Load data of SFS type from the directory. Data is considered to be very consistent: for example, it could be bootstrap of one dataset. All data should have the same projections, pop labels and so on.

Parameters
  • dirname – Path to the directory with data.

  • engine – Engine id for data loading. Could be one of the following: - dadi - moments

  • projections – Sample size of data. If None it will be chosen automatically.

  • population_labels – Labels of populations in the data.

  • outgroup – If True then there is outgroup represented in files. Then unfolded SFS will be loaded if SFS is needed.

gadma.Inference.optimize_ga(data, model_func, engine, args=(), lower_bound=None, upper_bound=None, p_ids=None, X_init=None, Y_init=None, num_init=50, gen_size=10, mut_strength=0.2, const_mut_strength=1.1, mut_rate=0.2, const_mut_rate=1.2, eps=0.01, n_stuck_gen=100, n_elitism=2, p_mutation=0.3, p_crossover=0.3, p_random=0.2, ga_maxiter=None, ga_maxeval=None, local_optimizer='BFGS_log', ls_maxiter=None, ls_maxeval=None, verbose=1, callback=None, save_file=None, eval_file=None, report_file=None)

Runs genetic algorithm optimizer in order to find best values of parameters for model_func demographic model from data.

Parameters
  • data – Data for demographic inference.

  • model_func – Function to use for demographic inference that simulates SFS to compare it with data with log-likelihood. Is called by model_func(p, ns, *args), where p is values of parameters, ns - sample size and args - other arguments.

  • engine – Engine id for demographic inference. Could be one of the following: - ‘dadi’ - ‘moments’

  • args – Arguments for model_func function. It is pts for dadi engine and could be dt_fac (or nothing) for moments engine.

  • lower_bound (list) – Lower bound for each demographic parameter.

  • upper_bound (list) – Upper bound for each demographic parameter.

  • p_ids (list) –

    Parameter identifiers for demographic parameters. Each identifier should start with one of the following letters: - n or N for size of populations; - t or T for time; - m or M for migration rates; - s or S for fractional parameters (between 0 and 1).

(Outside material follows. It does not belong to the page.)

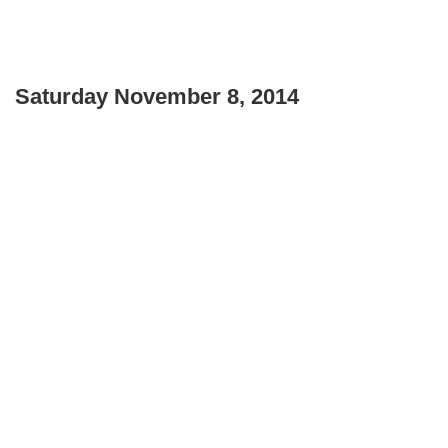
Saturday November 8, 2014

    For example valid identifiers are: [‘nu1F’, ‘nu2B’, ‘nu2F’, ‘m’, ‘Tp’, ‘T’]

  • X_init (list of lists) – list of initial example parameters. GA will be initialized by those values. It could be used for combinations of optimizations or for restart.

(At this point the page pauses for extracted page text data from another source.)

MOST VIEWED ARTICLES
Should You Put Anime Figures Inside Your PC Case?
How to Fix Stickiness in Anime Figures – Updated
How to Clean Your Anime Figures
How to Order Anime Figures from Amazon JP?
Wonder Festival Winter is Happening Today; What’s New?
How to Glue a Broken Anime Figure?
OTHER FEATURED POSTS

  • Y_init (list) – value of log-likelihood for values in X_init.

  • num_init (int) – Number of initial points to start Genetic algorithm.

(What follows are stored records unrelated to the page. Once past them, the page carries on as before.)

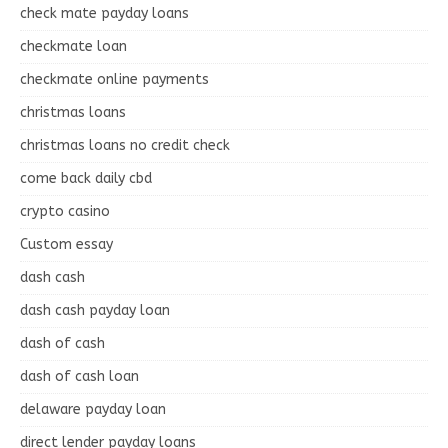
check mate payday loans
checkmate loan
checkmate online payments
christmas loans
christmas loans no credit check
come back daily cbd
crypto casino
Custom essay
dash cash
dash cash payday loan
dash of cash
dash of cash loan
delaware payday loan
direct lender payday loans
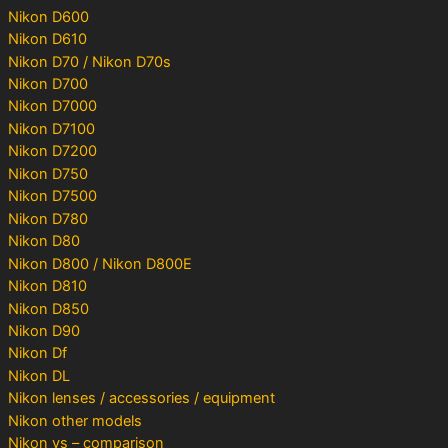
Nikon D600
Nikon D610
Nikon D70 / Nikon D70s
Nikon D700
Nikon D7000
Nikon D7100
Nikon D7200
Nikon D750
Nikon D7500
Nikon D780
Nikon D80
Nikon D800 / Nikon D800E
Nikon D810
Nikon D850
Nikon D90
Nikon Df
Nikon DL
Nikon lenses / accessories / equipment
Nikon other models
Nikon vs – comparison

  • gen_size (int) – Size of generation of genetic algorithm. That is number of individuals/solutions on each step of GA.

  • mut_strength (float) – Mean fraction of parameters for mutation in GA.

  • const_mut_strength (float) – Const to change mut_strength during GA according to one-fifth rule.

  • mut_rate (float) – Mean rate of mutation in GA.

  • const_mut_rate (float) – Const to change mut_rate during GA.

  • eps (float) – const for model’s log likelihood compare. Model is better if its log likelihood is greater than log likelihood of another model by epsilon.

  • n_stuck_gen (int) – Number of iterations for GA stopping: GA stops when it can’t improve model during n_stuck_gen generations.

  • n_elitism (int) – Number of best models from previous generation in GA that will be taken to new iteration.

  • p_mutation (float) – probability of mutation in one generation of GA.

  • p_crossover (float) – probability of crossover in one generation of GA.

  • p_random (float) – Probability of random generated individual in one generation of GA.

  • ga_maxiter (int) – Maximum number of generations in GA.

  • ga_maxeval (int) – Maximum number of function evaluations in GA.

  • local_optimizer (str) – Local optimizer name to run for best solution of GA. Could be None or one of: * ‘BFGS’ * ‘BFGS_log’ * ‘L-BFGS-B’ * ‘L-BFGS-B_log’ * ‘Powell’ * ‘Powell_log’ * ‘Nelder-Mead’ * ‘Nelder-Mead_log’

  • ls_maxiter (int) – Maximum number of iterations in local optimization.

  • ls_maxeval (int) – Maximum number of function evaluations in local optimization.

  • verbose (int) – Verbose of output.

  • callback – callback to call during optimizations. (callback(x, y))

  • save_file (str) – File for save GA’s state on current generation.

  • eval_file – File to save all evaluations during GA and local optimization.

  • report_file – File to write reports of GA and local optimization.